As I've mentioned before, in a past life I was an archaeologist. One of my two areas of study was in Mesoamerica, specifically with the Maya, more specifically with their mythology and even more specifically with their art, script and iconography. So eveyone knows, and so this point is stated as clearly as possible, nowhere in known ancient Mayan script is 2012 mentioned once. The ancient Maya did not predict the end of the world on December 21, 2012. The date is entirely irrelevant to the ancient Maya. This whole 2012 thing started in the 80s when a couple new age hippies got ahold of some academic essays that showed how the Mayan longcount calendar ended on that day and extrapolated their own mystic beliefs (or were entrepreneurs looking to make a few bucks off selling doomsday books). What that means to the layman is that's the last day of the calendar. That's it, It's not the end of the world, it's just the last day of one millennium. The next day will start a new calendar and a new millennium. See how simple that is?

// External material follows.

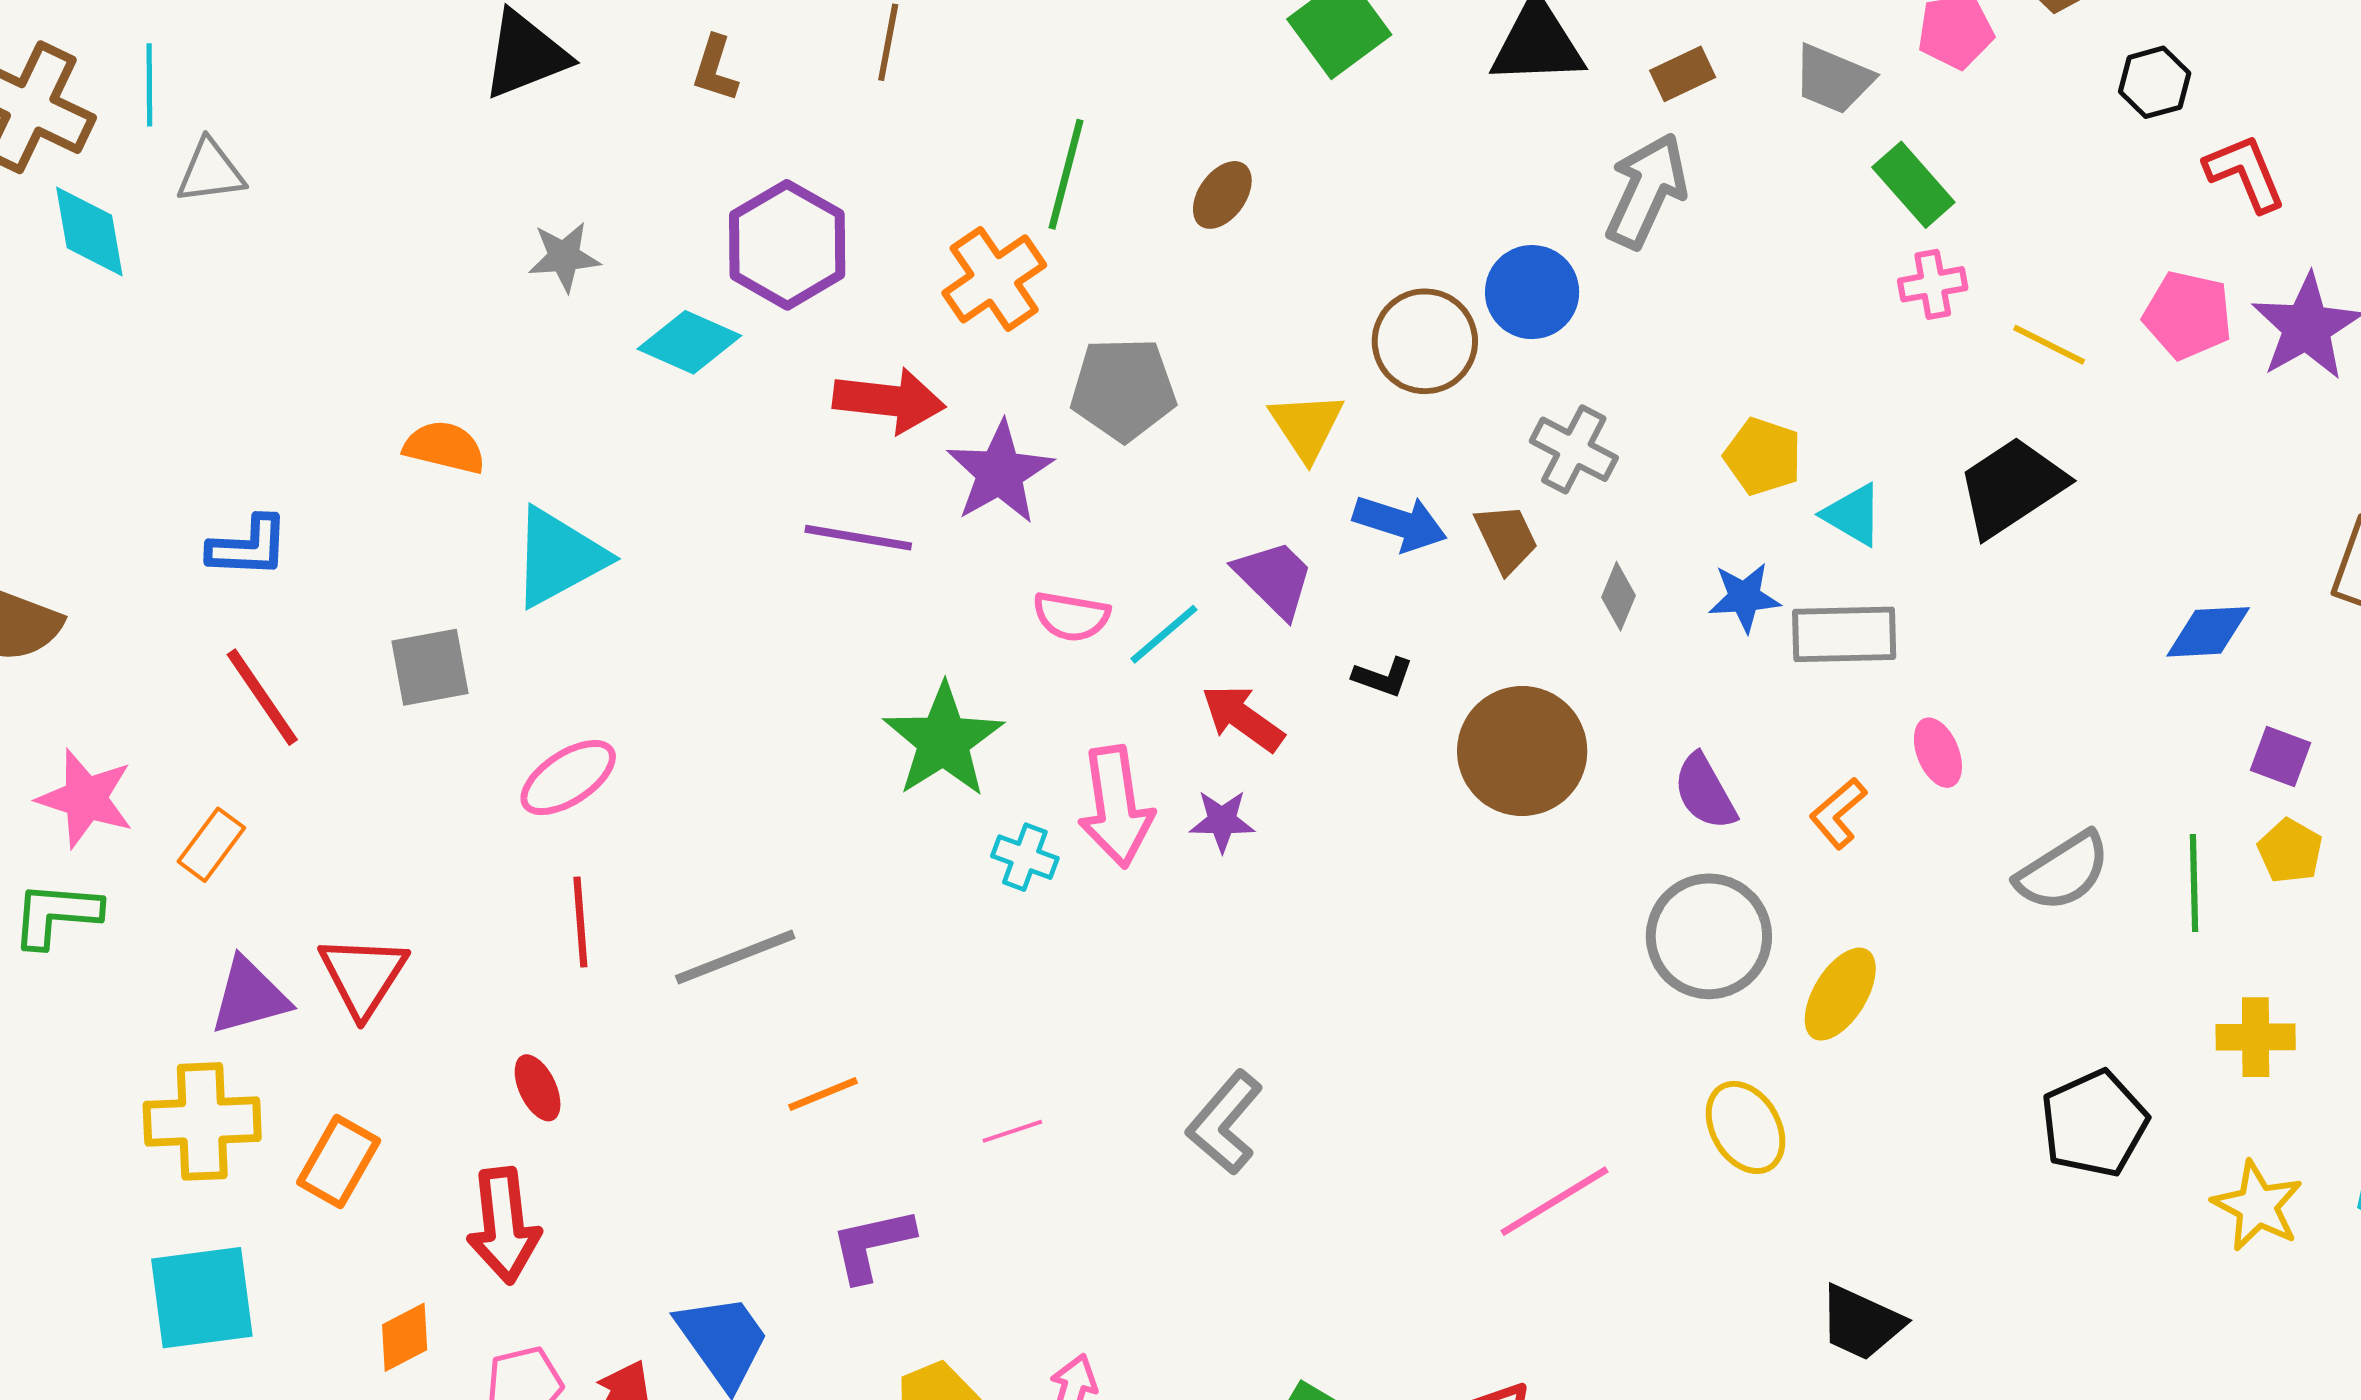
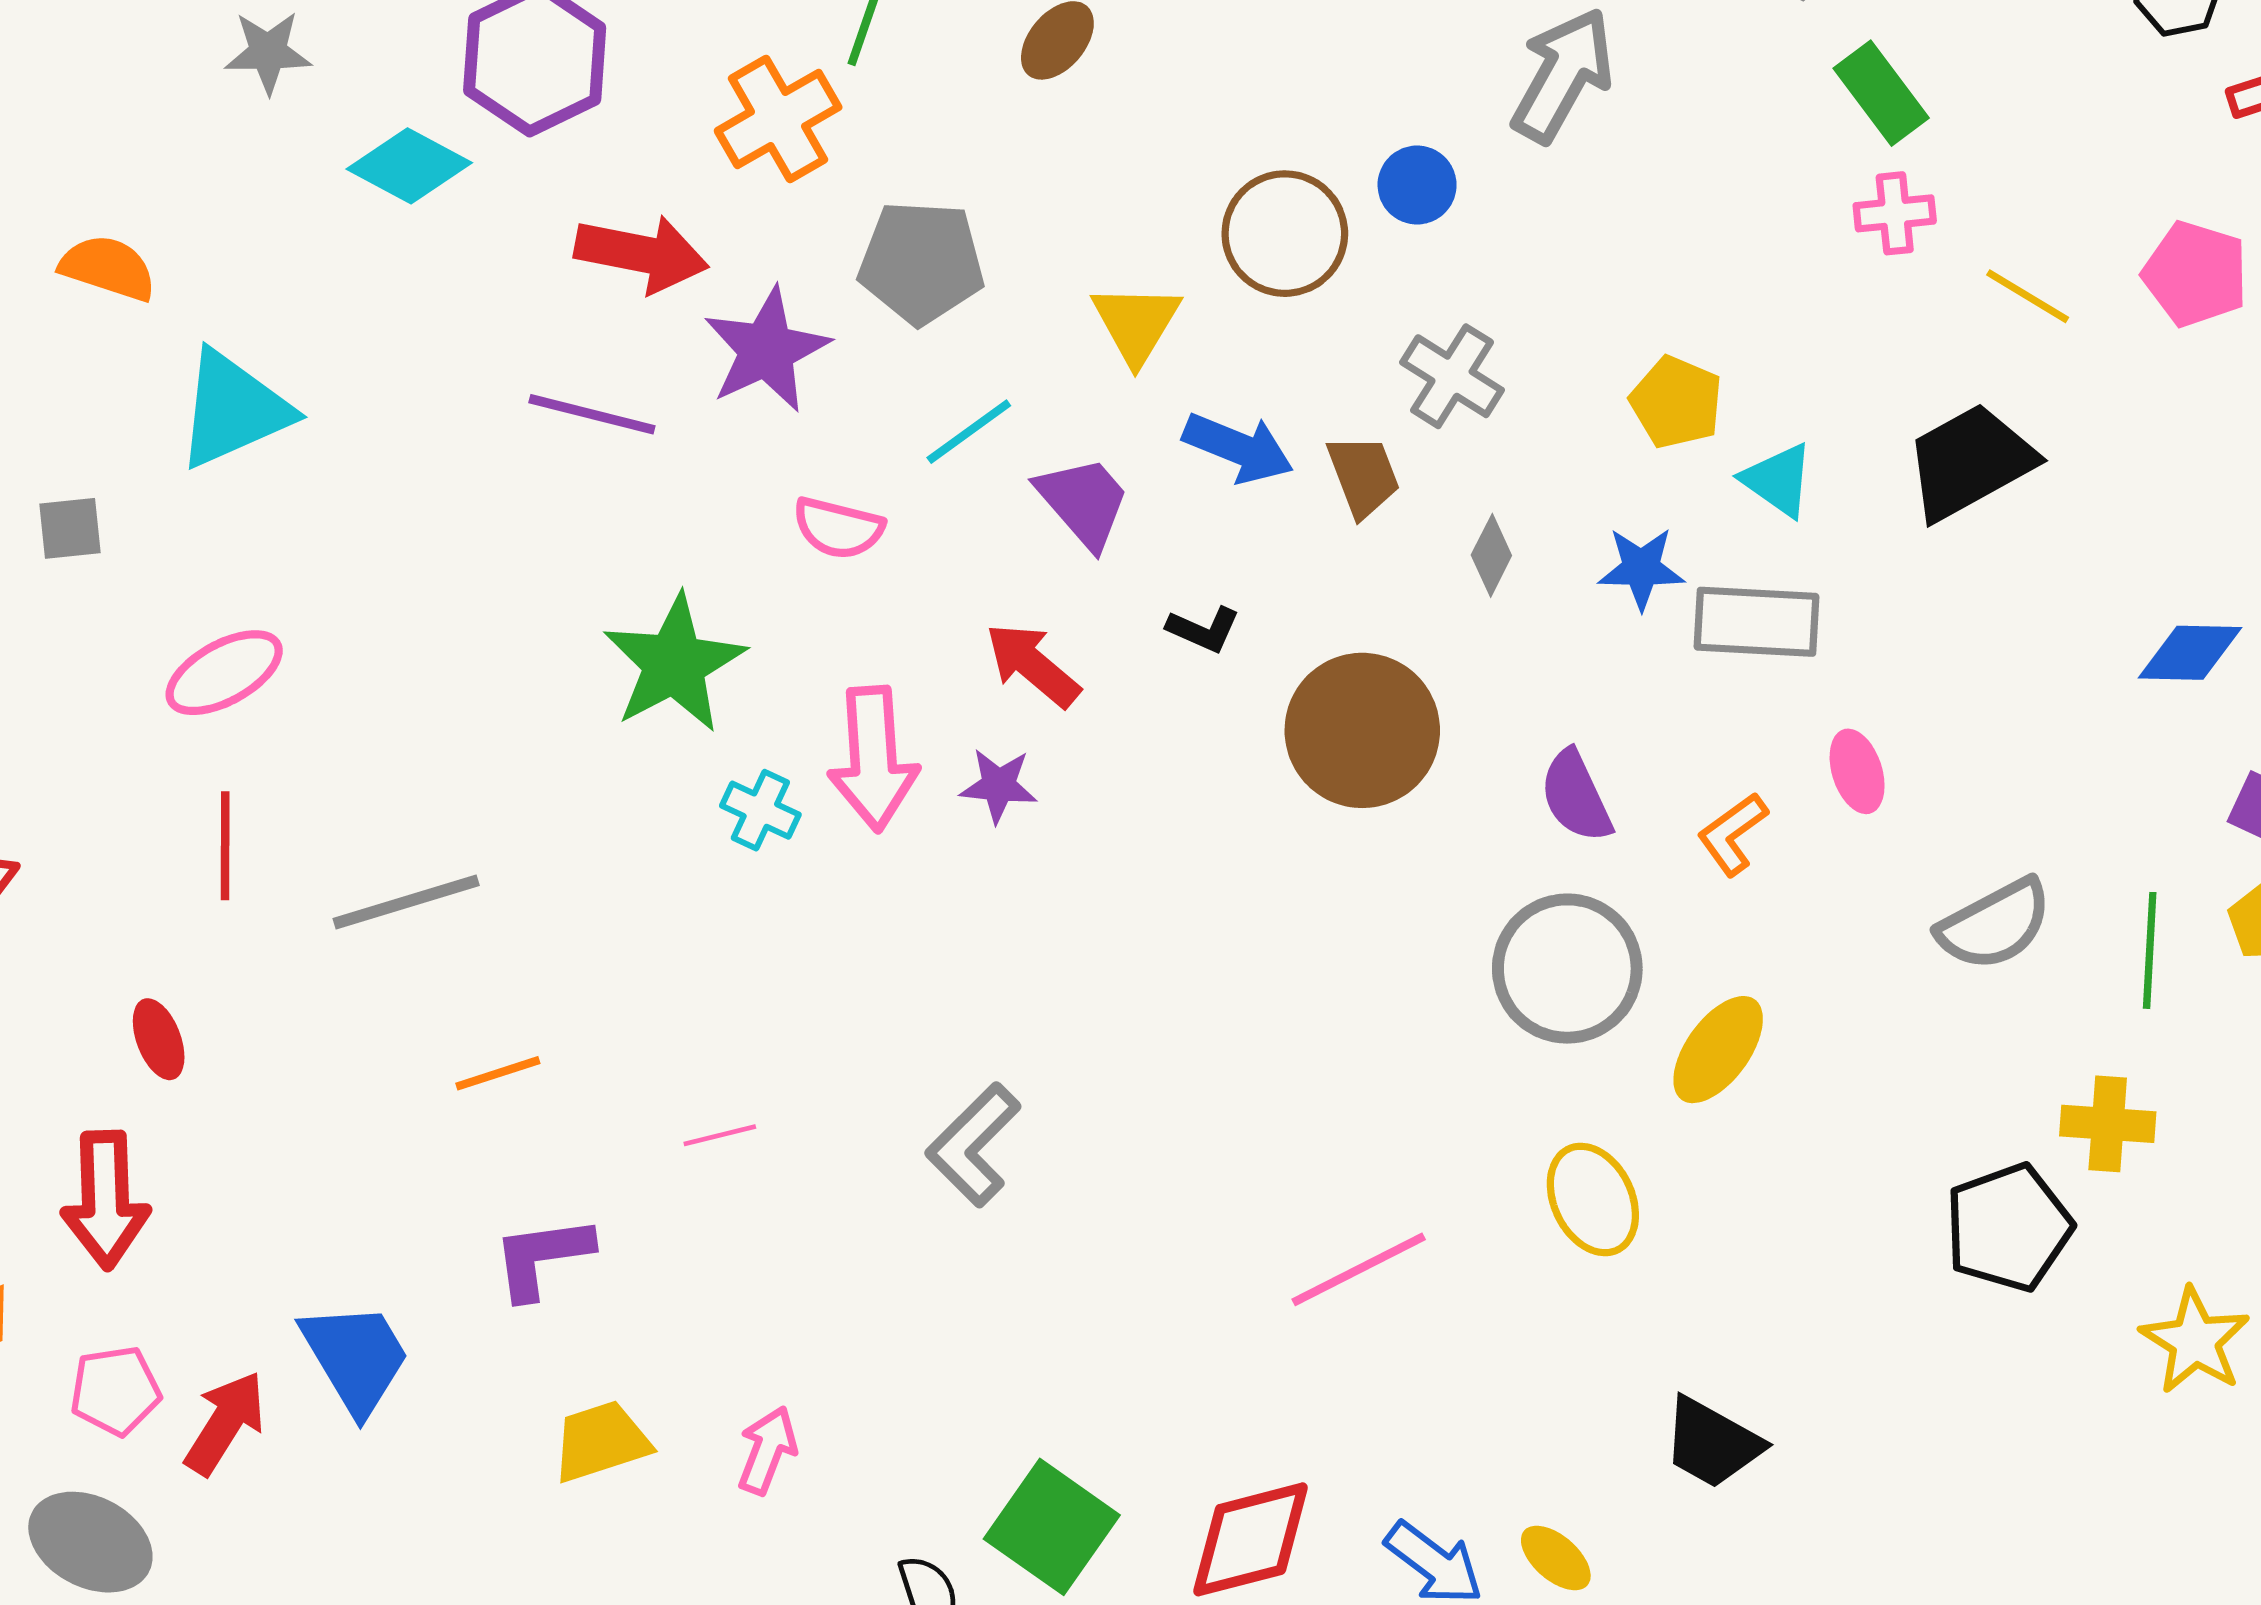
blue circle: (1532, 292) -> (1417, 185), size x0.7
cyan line: (1164, 634) -> (969, 432), moved
gray square: (430, 667) -> (70, 528), size x0.7
yellow cross: (2256, 1037) -> (2108, 1124), moved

This isn't to say this wouldn't have been a big deal for the Maya (assuming their culture had survived intact to this day and they'd never lost the knowledge of their script). Sure, it would have been big to them. There probably would have been a few Maya crackpots running around hoarding water and twinkies in their fallout shelters. Of course that would have happened. It's natural. But, that's no different than what a few nuts did here during Y2K. And to make it completely comprehensible, let me use an analogy: Saying the Maya predicted the apocalypse in 2012 is like saying to Romans predicted the apocalypse in the year 2000.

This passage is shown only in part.